# [ACTIVITY]
Which of the lines below hold the word "multimedia"? Pull each of them out.

[[ TASK DATA, beginning ]]

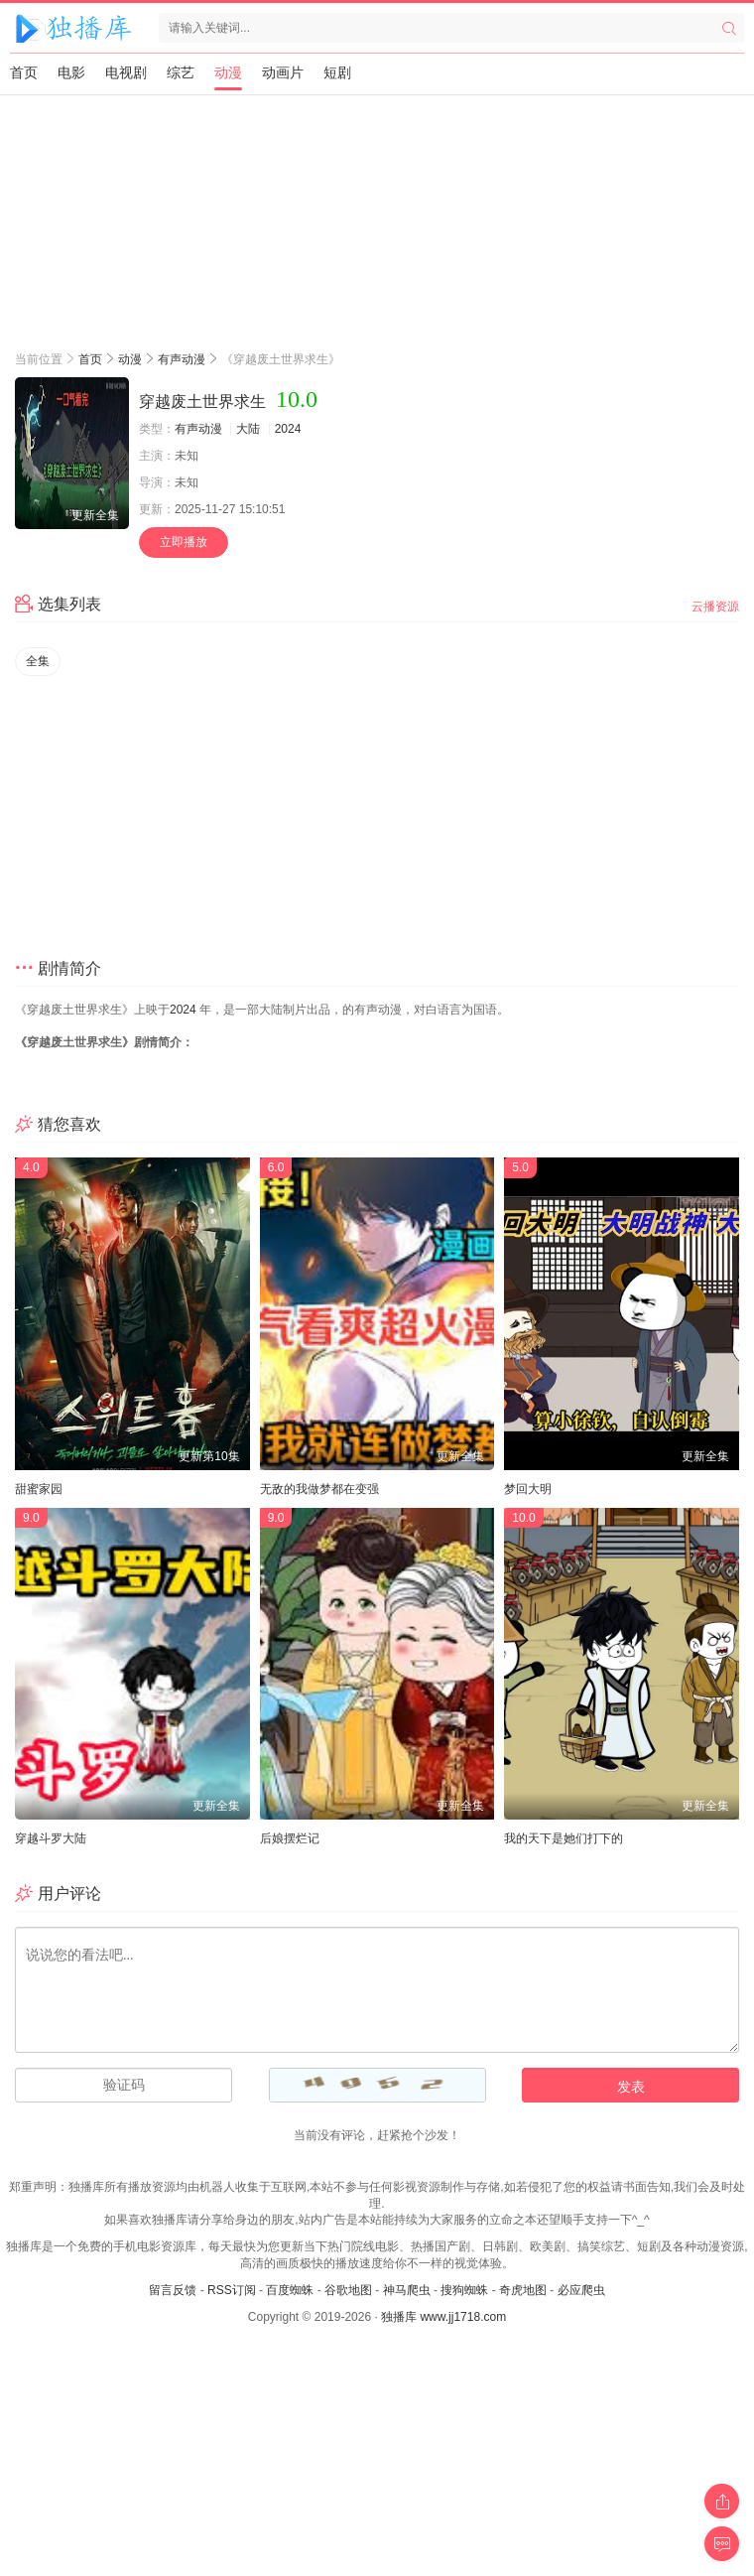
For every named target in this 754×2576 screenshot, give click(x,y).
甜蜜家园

[[ TASK DATA, end ]]
[[ TASK DATA, beginning ]]

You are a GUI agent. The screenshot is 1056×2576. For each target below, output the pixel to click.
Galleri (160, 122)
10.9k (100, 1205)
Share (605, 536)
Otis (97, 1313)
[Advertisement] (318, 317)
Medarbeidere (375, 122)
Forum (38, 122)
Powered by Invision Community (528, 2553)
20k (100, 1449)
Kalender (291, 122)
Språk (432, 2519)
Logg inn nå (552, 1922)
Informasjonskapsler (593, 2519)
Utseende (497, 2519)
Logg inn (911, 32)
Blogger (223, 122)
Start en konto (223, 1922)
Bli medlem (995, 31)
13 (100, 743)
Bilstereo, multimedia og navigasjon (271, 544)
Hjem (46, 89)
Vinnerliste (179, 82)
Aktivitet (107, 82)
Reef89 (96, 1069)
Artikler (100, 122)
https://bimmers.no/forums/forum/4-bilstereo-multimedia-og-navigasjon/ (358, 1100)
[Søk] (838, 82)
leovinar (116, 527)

[[ TASK DATA, end ]]
[[ TASK DATA, beginning ]]

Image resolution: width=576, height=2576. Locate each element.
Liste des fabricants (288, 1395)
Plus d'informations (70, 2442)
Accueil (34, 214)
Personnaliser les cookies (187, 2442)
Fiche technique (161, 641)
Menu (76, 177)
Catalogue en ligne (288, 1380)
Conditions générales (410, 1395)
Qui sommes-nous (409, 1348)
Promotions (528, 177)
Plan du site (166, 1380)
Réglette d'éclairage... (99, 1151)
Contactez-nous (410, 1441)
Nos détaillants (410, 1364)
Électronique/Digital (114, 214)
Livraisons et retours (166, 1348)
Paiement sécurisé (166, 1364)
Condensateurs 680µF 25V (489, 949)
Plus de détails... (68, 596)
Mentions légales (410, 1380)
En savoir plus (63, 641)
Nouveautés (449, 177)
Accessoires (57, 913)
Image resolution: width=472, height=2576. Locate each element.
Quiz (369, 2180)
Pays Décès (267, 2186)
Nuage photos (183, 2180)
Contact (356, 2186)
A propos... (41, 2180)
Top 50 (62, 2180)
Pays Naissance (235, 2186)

[[ TASK DATA, end ]]

# [WRITTEN RESPONSE]
Bilstereo, multimedia og navigasjon (271, 544)
https://bimmers.no/forums/forum/4-bilstereo-multimedia-og-navigasjon/ (358, 1100)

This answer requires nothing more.